Price Gap Examples - Bitcoin Futures

Price Gap Examples - Bitcoin Futures

Sharing for educational purposes only.

█ Three Types of Gaps
There are three general types of gaps:

Breakaway Gap
Runaway (or Measuring) Gap
Exhaustion Gap


█ 1 — The Breakaway Gap
The breakaway gap usually occurs:

At the completion of an important price pattern.
At the beginning of a significant market move


Examples:

After a market completes a major basing pattern, the breaking of resistance often involves a breakaway gap.
Breaking major trendlines signaling a reversal of trend may also involve this type of gap


Key Characteristics:

Heavy volume often accompanies breakaway gaps.
They are typically not filled (or only partially filled).
In an uptrend, upside gaps act as support areas on subsequent corrections.
A close below the gap is a sign of weakness.

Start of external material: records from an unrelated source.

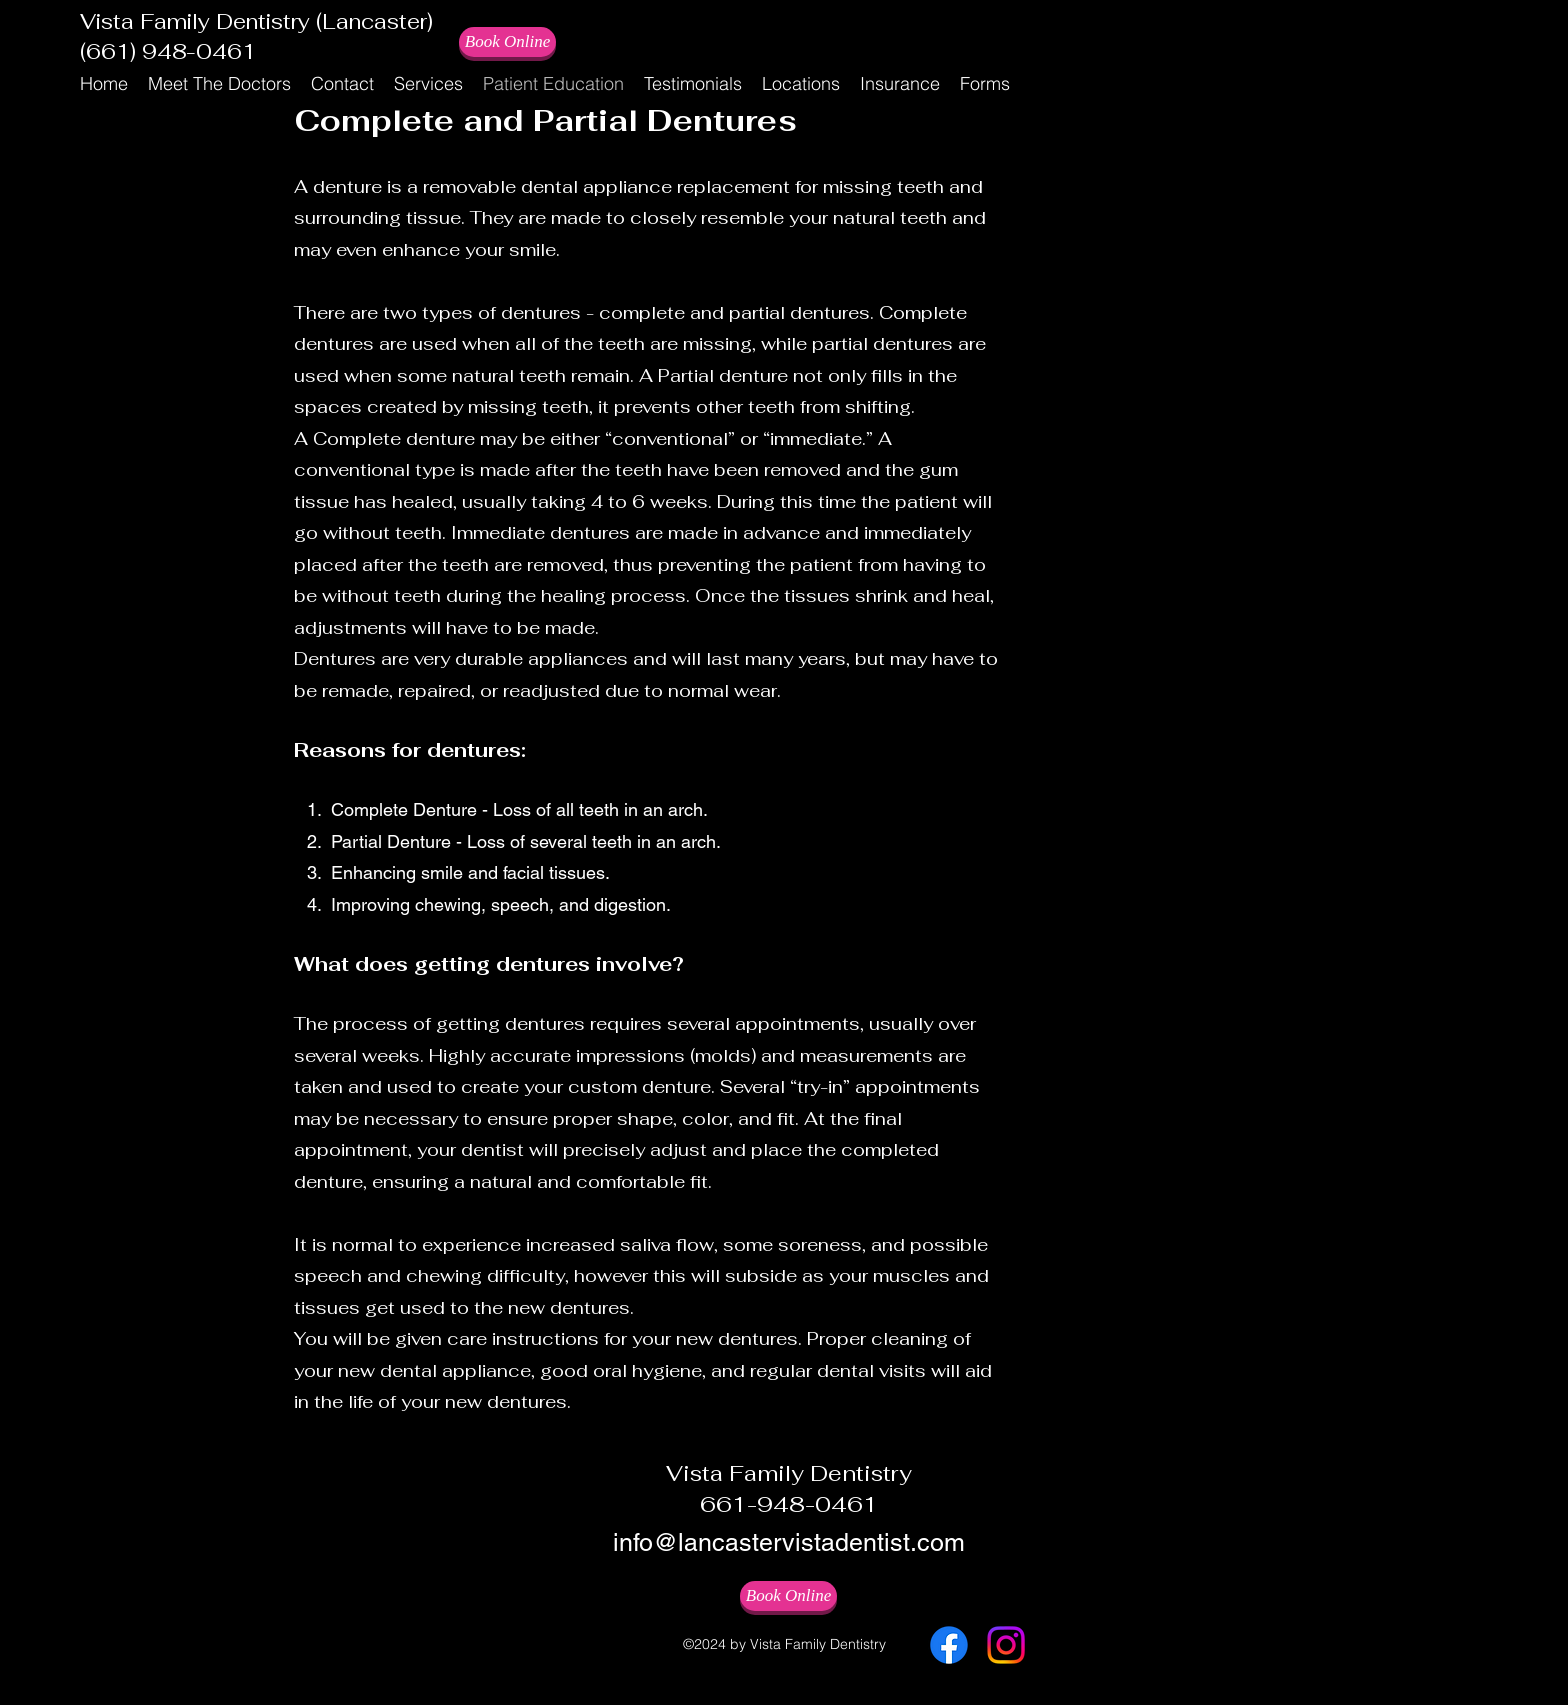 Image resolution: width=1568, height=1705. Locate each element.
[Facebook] (949, 1645)
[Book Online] (507, 42)
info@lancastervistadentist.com (789, 1542)
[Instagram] (1006, 1645) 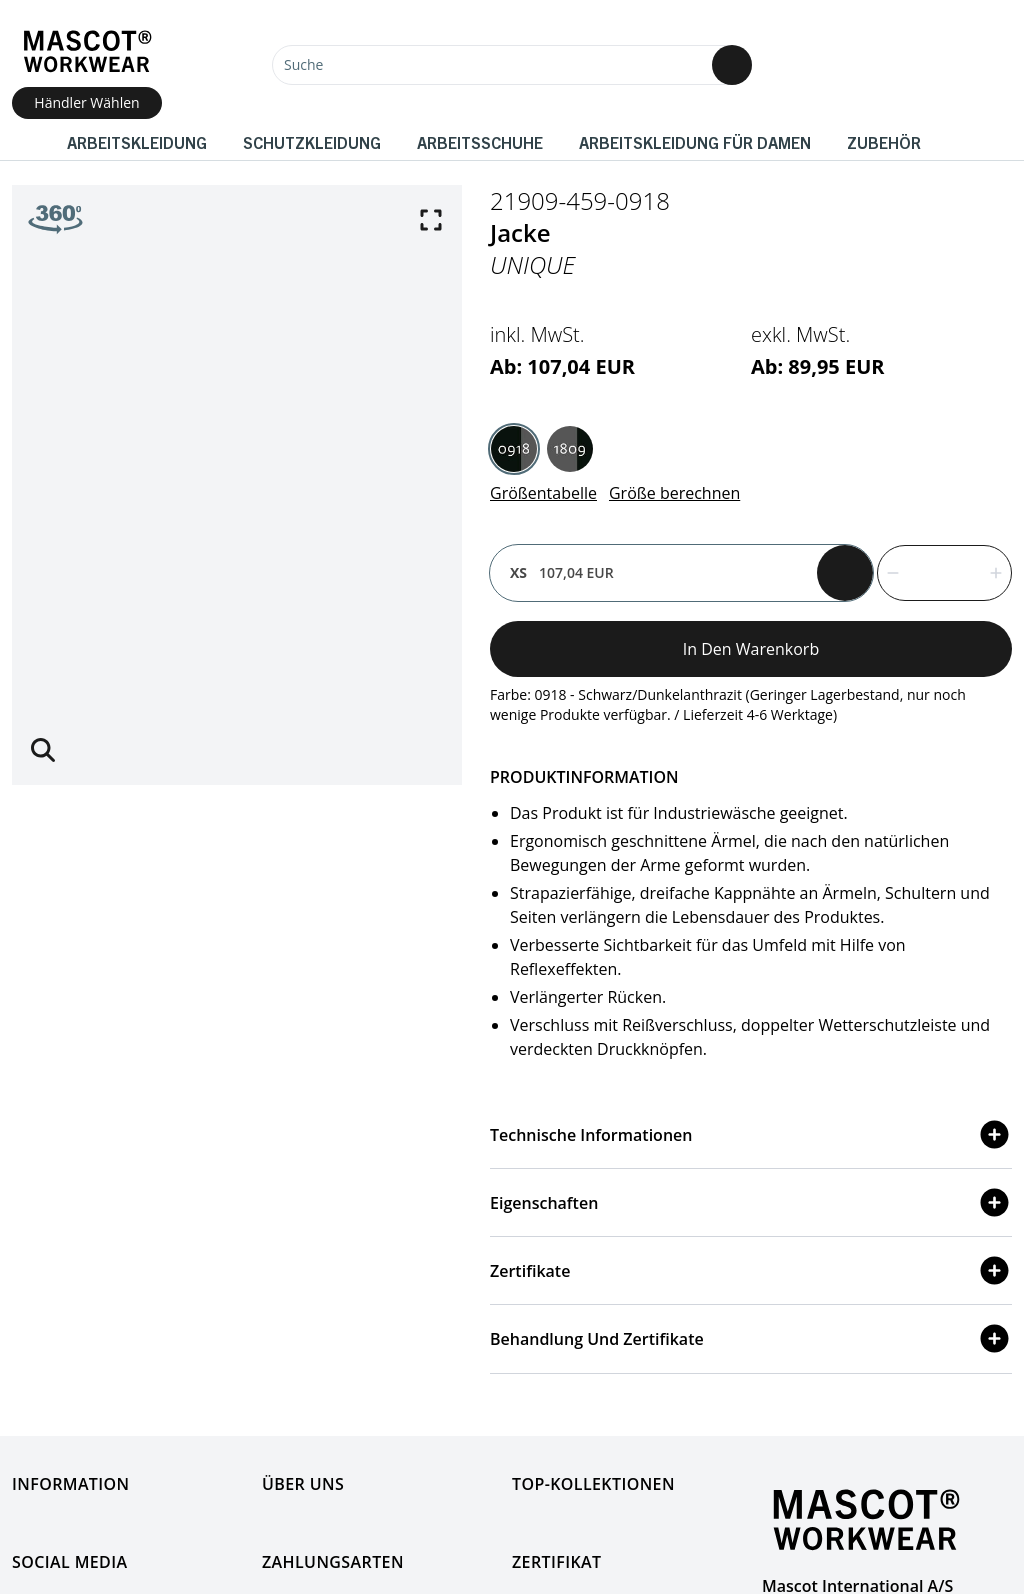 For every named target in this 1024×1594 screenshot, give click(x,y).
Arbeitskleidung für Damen (695, 142)
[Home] (87, 51)
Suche (303, 64)
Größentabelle (543, 493)
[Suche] (512, 65)
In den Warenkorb (751, 649)
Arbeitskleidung (137, 142)
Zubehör (884, 142)
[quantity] (944, 573)
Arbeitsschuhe (480, 142)
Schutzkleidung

█ 2 — The Runaway or Measuring Gap
The runaway gap forms:

Midway through a trend (uptrend or downtrend).
Indicates the market is moving effortlessly, usually on moderate volume.


Key Characteristics:

In an uptrend, it signals strength.
In a downtrend, it signals weakness.
Acts as support or resistance during subsequent corrections.


Why "Measuring" Gap?

It often occurs at the halfway point of a trend.
By measuring the distance the trend has already traveled, the probable extent of the remaining move can be estimated by doubling the amount already achieved.


█ 3 — The Exhaustion Gap
The exhaustion gap appears:

Near the end of a market move.


Key Characteristics:

Occurs after objectives have been achieved and other gap types (breakaway and runaway) have been identified.
In an uptrend, prices leap forward in a final push but quickly fade.
Within a couple of days or a week, prices turn lower.


█ Conclusion

By understanding the types of gaps and their characteristics, traders can better interpret market signals and anticipate potential trends or reversals.


█ Source:
Murphy, John J. Technical Analysis of the Financial Markets: A Comprehensive Guide to Trading Methods and Applications. New York Institute of Finance, 1999. Chapter 4, "Price Gaps," pp. 94-98.